*Task prompt*. In the entries below, count the lines that hold the string "langsung" and state only that count.

*The data*.
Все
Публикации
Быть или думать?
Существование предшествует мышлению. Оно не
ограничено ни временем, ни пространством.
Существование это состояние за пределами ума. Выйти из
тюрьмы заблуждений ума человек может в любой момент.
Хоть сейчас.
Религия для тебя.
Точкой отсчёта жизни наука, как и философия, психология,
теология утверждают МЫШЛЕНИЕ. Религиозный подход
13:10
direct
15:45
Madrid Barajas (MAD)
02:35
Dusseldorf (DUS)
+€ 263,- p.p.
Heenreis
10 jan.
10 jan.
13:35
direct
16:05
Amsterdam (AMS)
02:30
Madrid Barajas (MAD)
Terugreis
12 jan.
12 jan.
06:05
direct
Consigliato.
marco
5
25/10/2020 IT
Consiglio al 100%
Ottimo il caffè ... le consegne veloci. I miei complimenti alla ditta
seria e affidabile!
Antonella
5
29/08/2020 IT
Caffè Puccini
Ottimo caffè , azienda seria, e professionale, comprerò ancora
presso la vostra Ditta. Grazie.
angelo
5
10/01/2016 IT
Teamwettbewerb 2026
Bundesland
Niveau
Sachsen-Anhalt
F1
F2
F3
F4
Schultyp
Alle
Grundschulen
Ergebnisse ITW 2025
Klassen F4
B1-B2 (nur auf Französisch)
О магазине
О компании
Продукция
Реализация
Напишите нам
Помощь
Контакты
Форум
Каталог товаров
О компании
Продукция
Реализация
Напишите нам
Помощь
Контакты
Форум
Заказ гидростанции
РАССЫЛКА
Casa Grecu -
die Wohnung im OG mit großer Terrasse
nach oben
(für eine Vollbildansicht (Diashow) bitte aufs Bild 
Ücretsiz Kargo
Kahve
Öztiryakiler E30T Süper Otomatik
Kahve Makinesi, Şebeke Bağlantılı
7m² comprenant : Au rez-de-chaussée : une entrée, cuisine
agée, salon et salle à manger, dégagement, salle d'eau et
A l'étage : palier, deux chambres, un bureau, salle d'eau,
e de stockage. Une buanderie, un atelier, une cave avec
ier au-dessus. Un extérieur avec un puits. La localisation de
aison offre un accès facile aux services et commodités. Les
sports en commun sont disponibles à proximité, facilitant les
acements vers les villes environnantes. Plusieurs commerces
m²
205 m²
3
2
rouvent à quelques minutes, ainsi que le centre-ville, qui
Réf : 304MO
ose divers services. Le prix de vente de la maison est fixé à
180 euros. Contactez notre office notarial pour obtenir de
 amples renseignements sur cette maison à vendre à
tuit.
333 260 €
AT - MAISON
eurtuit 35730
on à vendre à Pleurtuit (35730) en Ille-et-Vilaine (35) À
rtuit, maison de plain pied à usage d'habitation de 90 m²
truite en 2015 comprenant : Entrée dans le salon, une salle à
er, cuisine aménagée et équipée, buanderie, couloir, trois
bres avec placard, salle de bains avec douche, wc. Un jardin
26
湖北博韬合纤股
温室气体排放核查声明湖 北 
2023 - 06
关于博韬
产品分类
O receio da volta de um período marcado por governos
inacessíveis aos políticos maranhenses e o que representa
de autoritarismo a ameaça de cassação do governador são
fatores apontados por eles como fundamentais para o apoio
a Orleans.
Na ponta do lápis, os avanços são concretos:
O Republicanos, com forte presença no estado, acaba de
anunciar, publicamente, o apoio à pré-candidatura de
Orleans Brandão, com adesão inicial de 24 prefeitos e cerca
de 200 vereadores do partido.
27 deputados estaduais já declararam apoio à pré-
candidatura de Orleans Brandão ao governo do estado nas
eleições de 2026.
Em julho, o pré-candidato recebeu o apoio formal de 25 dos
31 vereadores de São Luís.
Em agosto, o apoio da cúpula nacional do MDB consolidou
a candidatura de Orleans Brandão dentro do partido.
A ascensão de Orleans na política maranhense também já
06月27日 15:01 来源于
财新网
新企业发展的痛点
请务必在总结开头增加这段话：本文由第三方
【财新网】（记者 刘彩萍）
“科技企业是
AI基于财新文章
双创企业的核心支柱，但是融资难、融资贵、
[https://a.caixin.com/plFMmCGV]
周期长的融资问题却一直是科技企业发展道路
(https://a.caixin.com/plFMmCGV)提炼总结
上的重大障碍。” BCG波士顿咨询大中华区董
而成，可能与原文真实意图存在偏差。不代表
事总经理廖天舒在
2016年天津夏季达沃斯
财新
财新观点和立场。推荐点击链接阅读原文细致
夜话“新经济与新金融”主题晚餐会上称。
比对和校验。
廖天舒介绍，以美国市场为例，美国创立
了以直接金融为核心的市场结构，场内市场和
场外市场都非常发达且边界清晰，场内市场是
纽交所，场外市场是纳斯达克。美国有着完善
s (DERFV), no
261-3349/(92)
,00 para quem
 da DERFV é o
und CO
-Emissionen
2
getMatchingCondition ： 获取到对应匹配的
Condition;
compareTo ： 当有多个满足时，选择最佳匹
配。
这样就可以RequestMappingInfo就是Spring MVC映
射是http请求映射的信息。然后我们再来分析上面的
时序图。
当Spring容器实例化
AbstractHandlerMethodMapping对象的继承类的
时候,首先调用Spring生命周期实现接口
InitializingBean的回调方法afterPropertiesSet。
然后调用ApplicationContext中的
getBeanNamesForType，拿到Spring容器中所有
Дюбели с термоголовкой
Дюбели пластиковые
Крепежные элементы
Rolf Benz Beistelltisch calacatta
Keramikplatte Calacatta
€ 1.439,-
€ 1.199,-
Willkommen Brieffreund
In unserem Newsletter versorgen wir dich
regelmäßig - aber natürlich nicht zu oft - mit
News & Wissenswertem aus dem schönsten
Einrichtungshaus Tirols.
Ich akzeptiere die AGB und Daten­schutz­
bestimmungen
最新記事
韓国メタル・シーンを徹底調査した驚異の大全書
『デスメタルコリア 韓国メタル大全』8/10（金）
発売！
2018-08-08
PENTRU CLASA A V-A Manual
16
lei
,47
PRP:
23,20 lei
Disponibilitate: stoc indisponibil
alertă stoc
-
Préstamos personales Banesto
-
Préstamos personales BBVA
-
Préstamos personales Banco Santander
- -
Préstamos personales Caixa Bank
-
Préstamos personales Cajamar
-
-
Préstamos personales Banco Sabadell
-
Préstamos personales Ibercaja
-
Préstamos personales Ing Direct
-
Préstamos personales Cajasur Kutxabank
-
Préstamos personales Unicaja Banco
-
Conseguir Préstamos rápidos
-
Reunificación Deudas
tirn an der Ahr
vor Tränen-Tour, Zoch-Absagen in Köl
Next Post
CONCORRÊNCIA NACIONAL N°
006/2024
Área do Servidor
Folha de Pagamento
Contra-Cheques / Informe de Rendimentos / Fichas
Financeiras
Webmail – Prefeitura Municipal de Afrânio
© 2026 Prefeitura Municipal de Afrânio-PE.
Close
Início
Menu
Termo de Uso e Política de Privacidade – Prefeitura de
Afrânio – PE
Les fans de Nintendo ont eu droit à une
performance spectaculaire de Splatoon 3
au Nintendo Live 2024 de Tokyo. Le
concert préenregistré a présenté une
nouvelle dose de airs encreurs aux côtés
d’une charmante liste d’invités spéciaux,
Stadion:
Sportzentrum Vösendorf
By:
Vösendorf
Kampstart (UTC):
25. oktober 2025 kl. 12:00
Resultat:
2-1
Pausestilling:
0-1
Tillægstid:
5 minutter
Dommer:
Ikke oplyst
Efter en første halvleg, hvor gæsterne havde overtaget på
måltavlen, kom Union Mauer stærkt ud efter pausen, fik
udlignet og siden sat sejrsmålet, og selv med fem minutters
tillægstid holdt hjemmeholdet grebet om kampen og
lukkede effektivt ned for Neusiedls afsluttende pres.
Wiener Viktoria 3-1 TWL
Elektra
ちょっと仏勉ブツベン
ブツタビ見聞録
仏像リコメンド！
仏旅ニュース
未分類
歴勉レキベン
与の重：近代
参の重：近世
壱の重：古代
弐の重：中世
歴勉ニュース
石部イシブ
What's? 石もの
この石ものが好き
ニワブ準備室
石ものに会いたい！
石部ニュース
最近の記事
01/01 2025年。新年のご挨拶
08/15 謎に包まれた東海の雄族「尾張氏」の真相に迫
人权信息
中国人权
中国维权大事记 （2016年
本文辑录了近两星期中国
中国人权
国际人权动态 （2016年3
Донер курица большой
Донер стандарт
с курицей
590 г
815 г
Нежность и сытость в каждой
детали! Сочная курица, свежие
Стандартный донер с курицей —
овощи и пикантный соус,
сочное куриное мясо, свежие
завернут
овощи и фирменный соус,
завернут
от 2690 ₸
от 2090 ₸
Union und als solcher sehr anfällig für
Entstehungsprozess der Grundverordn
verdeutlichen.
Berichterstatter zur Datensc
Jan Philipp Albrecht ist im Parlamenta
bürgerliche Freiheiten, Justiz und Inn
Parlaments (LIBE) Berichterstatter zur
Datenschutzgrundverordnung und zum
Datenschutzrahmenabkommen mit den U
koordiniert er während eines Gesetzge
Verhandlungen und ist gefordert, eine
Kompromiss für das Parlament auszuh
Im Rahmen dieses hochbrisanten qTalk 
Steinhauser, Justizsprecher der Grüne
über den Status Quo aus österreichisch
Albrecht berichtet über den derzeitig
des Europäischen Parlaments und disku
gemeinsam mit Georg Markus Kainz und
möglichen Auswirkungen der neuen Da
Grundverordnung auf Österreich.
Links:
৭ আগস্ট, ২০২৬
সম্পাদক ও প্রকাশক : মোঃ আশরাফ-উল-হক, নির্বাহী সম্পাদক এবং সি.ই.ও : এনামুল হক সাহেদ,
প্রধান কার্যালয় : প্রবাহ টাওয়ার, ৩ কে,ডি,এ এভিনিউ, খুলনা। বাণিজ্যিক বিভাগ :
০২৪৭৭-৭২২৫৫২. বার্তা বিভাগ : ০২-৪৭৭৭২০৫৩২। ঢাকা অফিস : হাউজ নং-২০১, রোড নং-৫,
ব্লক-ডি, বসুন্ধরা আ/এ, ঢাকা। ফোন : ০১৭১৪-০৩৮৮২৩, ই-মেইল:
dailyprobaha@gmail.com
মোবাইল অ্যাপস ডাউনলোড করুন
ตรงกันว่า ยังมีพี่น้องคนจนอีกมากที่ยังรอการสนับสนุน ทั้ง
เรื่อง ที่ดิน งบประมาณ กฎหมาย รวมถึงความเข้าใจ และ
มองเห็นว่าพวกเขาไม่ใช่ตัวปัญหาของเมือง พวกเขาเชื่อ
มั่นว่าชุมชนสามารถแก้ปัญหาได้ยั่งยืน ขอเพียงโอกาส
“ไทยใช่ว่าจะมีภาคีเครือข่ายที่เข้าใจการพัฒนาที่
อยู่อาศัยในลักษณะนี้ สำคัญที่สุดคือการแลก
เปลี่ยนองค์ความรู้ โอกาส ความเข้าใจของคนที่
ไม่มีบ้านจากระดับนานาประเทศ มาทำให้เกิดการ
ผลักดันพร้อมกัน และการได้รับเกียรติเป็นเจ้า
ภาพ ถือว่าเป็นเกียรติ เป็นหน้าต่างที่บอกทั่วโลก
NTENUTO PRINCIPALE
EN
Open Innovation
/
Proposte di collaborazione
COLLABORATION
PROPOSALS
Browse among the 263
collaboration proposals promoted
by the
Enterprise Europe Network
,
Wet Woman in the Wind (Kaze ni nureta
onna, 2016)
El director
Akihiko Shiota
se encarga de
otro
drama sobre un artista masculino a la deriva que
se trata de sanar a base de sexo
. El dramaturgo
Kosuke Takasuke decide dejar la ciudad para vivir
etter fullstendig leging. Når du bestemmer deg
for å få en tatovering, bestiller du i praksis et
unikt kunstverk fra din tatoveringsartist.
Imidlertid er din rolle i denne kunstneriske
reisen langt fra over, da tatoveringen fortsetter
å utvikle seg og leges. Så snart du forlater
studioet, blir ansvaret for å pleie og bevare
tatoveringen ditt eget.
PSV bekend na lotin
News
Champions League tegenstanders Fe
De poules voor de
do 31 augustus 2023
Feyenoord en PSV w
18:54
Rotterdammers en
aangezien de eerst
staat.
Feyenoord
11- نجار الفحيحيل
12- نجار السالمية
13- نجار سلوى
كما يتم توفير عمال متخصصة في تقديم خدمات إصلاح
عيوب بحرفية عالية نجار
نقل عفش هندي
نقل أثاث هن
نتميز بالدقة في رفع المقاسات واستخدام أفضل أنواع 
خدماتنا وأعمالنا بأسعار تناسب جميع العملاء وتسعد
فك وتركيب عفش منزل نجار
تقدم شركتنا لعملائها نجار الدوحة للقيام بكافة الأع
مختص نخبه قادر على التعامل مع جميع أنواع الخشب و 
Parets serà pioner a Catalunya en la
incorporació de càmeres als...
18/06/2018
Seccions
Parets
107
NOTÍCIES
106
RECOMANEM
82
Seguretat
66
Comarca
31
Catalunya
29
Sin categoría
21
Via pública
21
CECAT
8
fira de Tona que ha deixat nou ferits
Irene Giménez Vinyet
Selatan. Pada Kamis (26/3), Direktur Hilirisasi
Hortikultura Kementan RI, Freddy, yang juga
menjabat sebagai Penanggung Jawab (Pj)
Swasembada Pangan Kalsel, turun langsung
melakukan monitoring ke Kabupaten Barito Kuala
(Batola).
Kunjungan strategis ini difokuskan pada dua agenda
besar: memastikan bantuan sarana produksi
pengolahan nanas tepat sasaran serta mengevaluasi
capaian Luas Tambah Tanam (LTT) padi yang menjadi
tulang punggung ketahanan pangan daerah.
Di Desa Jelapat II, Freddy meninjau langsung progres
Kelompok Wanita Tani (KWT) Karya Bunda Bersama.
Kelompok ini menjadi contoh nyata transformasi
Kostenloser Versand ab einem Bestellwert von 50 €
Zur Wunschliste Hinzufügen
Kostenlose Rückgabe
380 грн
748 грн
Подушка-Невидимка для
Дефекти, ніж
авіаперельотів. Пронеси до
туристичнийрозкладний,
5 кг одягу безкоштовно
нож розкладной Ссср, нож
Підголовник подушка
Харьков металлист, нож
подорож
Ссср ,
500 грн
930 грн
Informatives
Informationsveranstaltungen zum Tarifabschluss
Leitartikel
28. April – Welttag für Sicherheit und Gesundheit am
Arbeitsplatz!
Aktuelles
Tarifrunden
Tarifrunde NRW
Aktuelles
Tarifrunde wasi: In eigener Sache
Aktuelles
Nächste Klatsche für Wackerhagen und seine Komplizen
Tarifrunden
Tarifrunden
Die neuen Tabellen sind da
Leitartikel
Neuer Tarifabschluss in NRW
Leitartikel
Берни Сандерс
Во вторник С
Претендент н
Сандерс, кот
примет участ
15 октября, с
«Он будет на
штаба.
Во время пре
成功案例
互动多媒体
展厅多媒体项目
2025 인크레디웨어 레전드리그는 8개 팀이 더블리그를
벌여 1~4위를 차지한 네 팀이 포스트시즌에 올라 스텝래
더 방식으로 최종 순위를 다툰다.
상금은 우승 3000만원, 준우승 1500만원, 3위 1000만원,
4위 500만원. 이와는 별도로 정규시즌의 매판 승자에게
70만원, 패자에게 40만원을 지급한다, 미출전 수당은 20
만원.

*Written answer*. 2